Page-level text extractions
┄┄┄┄┄┄

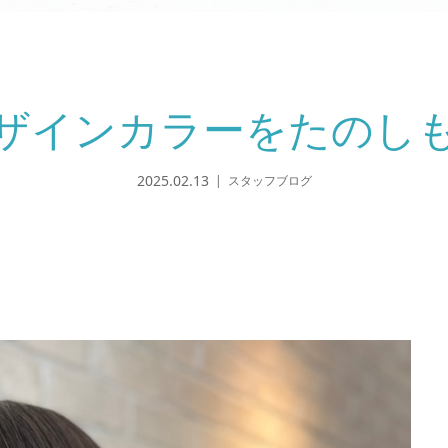
ザインカラーをたのし
2025.02.13
スタッフブログ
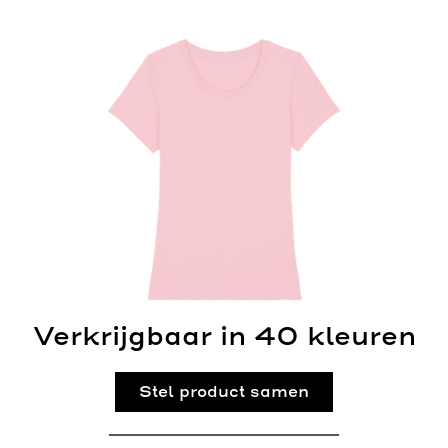
Verkrijgbaar in 40 kleuren
Stel product samen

┄┄┄┄┄┄

Your goal
The records above are to be set down exactly as written, with no images.

Answer space
ザインカラーをたのし
2025.02.13
スタッフブログ
Verkrijgbaar in 40 kleuren
Stel product samen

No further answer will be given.